◆ **Work task**:
Everything below from the line with "মায়ের এই নির্লজ্জ" to the last line, both included, is to be written out exactly, with nothing added.

◆ **Provided data**:
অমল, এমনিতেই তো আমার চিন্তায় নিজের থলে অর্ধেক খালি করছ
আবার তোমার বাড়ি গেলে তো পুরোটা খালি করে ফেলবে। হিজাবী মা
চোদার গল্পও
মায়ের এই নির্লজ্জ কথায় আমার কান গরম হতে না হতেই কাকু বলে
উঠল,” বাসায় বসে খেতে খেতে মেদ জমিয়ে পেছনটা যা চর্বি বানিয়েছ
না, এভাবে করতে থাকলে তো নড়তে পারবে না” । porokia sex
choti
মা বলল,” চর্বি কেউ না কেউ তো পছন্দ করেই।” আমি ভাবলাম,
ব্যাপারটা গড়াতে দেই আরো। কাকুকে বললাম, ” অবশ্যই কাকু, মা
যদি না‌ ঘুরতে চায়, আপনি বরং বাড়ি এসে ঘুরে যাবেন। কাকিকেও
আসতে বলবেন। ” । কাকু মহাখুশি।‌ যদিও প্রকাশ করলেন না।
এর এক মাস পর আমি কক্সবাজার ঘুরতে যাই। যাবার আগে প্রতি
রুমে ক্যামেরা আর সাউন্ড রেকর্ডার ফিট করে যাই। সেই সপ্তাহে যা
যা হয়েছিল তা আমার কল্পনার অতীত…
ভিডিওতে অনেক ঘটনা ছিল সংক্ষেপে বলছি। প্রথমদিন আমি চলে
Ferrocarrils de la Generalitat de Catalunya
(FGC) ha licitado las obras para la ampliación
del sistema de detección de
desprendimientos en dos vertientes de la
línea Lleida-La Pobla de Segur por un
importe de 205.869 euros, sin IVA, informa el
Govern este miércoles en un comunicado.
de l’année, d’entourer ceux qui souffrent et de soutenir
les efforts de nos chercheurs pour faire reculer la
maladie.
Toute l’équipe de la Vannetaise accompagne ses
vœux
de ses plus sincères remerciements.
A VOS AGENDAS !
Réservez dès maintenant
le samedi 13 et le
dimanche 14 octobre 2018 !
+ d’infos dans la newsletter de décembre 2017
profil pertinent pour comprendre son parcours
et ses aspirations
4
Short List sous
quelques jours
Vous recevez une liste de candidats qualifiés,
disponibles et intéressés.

◆ **Answer to the exercise**:
মায়ের এই নির্লজ্জ কথায় আমার কান গরম হতে না হতেই কাকু বলে
উঠল,” বাসায় বসে খেতে খেতে মেদ জমিয়ে পেছনটা যা চর্বি বানিয়েছ
না, এভাবে করতে থাকলে তো নড়তে পারবে না” । porokia sex
choti
মা বলল,” চর্বি কেউ না কেউ তো পছন্দ করেই।” আমি ভাবলাম,
ব্যাপারটা গড়াতে দেই আরো। কাকুকে বললাম, ” অবশ্যই কাকু, মা
যদি না‌ ঘুরতে চায়, আপনি বরং বাড়ি এসে ঘুরে যাবেন। কাকিকেও
আসতে বলবেন। ” । কাকু মহাখুশি।‌ যদিও প্রকাশ করলেন না।
এর এক মাস পর আমি কক্সবাজার ঘুরতে যাই। যাবার আগে প্রতি
রুমে ক্যামেরা আর সাউন্ড রেকর্ডার ফিট করে যাই। সেই সপ্তাহে যা
যা হয়েছিল তা আমার কল্পনার অতীত…
ভিডিওতে অনেক ঘটনা ছিল সংক্ষেপে বলছি। প্রথমদিন আমি চলে
Ferrocarrils de la Generalitat de Catalunya
(FGC) ha licitado las obras para la ampliación
del sistema de detección de
desprendimientos en dos vertientes de la
línea Lleida-La Pobla de Segur por un
importe de 205.869 euros, sin IVA, informa el
Govern este miércoles en un comunicado.
de l’année, d’entourer ceux qui souffrent et de soutenir
les efforts de nos chercheurs pour faire reculer la
maladie.
Toute l’équipe de la Vannetaise accompagne ses
vœux
de ses plus sincères remerciements.
A VOS AGENDAS !
Réservez dès maintenant
le samedi 13 et le
dimanche 14 octobre 2018 !
+ d’infos dans la newsletter de décembre 2017
profil pertinent pour comprendre son parcours
et ses aspirations
4
Short List sous
quelques jours
Vous recevez une liste de candidats qualifiés,
disponibles et intéressés.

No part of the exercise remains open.